The authors do suggest that part of the problem may lie in the patient group directions (PGD) legal framework through which paramedics administer TXA, which provides legally binding inclusion and exclusion criteria for giving TXA. According to the study authors, these exclusion criteria are overly narrow, and exclude “thousands of patients” who would likely benefit from receiving TXA, and, they add, “it is likely that those excluded are disproportionately women.”
So probably update the PGDs, PDQ, eh?
Still though, since the sex disparity in TXA treatment occurs “in both the prehospital and hospital settings,” this won’t be the full answer, and further research is needed to understand why it is that doctors seem to think female trauma patients with the same level of trauma as male patients are somehow less deserving of life-saving treatment. It’s a real head-scratcher that one, but there’s this book called Invisible Women, you may have heard of it, and there’s a passage in there that this finding made me think of:
…failing to listen to female expressions of pain runs deep, and it starts early. A 2016 study from the University of Sussex played a series of cries to parents (twenty-five fathers and twenty-seven mothers) of three- month-old babies. They found that although babies’ cries aren’t differentiated by sex (sex-based pitch differences don’t occur until puberty) lower cries were perceived as male and higher cries perceived as female. They also found that when male parents were told that a lower-pitched cry belonged to a boy, they rated the baby as in more discomfort than when the cry was labelled female.
Women’s physical pain is far more likely to be dismissed as ‘emotional’ or ‘psychosomatic’. The Swedish study which found that men are more likely to report depression also found that women who have not reported depression are twice as likely as men to be prescribed antidepressants. This chimes with studies from the 1980s and 90s which found that while men who reported pain tended to receive pain medication, women were more likely to receive sedatives or antidepressants. A 2014 study which required healthcare providers to make treatment recommendations for hypothetical patients with lower back pain similarly found that female patients were significantly more likely to be prescribed anti- depressants than men.

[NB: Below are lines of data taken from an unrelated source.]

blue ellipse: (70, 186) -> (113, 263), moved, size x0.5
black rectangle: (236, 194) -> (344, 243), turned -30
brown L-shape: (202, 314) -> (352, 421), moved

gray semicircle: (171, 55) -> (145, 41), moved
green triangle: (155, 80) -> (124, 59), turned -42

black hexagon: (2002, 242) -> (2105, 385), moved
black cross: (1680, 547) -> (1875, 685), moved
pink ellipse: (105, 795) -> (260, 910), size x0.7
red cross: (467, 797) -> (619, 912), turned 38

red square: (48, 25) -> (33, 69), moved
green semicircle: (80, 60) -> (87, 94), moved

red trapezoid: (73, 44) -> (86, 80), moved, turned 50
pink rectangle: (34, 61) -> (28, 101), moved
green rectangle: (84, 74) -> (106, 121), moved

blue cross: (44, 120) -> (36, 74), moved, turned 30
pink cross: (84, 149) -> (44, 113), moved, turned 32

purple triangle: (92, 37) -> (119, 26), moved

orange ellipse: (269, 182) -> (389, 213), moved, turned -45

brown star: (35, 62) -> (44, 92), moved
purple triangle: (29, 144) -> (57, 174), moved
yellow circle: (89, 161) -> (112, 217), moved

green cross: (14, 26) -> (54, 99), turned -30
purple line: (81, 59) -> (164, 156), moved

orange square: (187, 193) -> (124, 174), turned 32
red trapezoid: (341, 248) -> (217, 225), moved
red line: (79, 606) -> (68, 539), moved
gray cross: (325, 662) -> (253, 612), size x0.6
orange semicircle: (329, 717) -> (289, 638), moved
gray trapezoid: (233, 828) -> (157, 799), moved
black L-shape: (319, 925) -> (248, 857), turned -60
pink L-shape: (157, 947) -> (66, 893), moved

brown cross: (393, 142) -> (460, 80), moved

Could it be that women aren’t being prescribed life-saving TXA because female patients are perceived as somehow being at less risk when they are in fact at equal risk as their male counterparts? Perhaps there’s a touch of my least favourite syndrome, our old friend Yentl Syndrome (IW, p.217) going on here, and female patients who are at risk of death from bleeding present differently to our default male chums?
Either way, I prescribe these under-prescribing doctors a full dose of Invisible Women, STAT.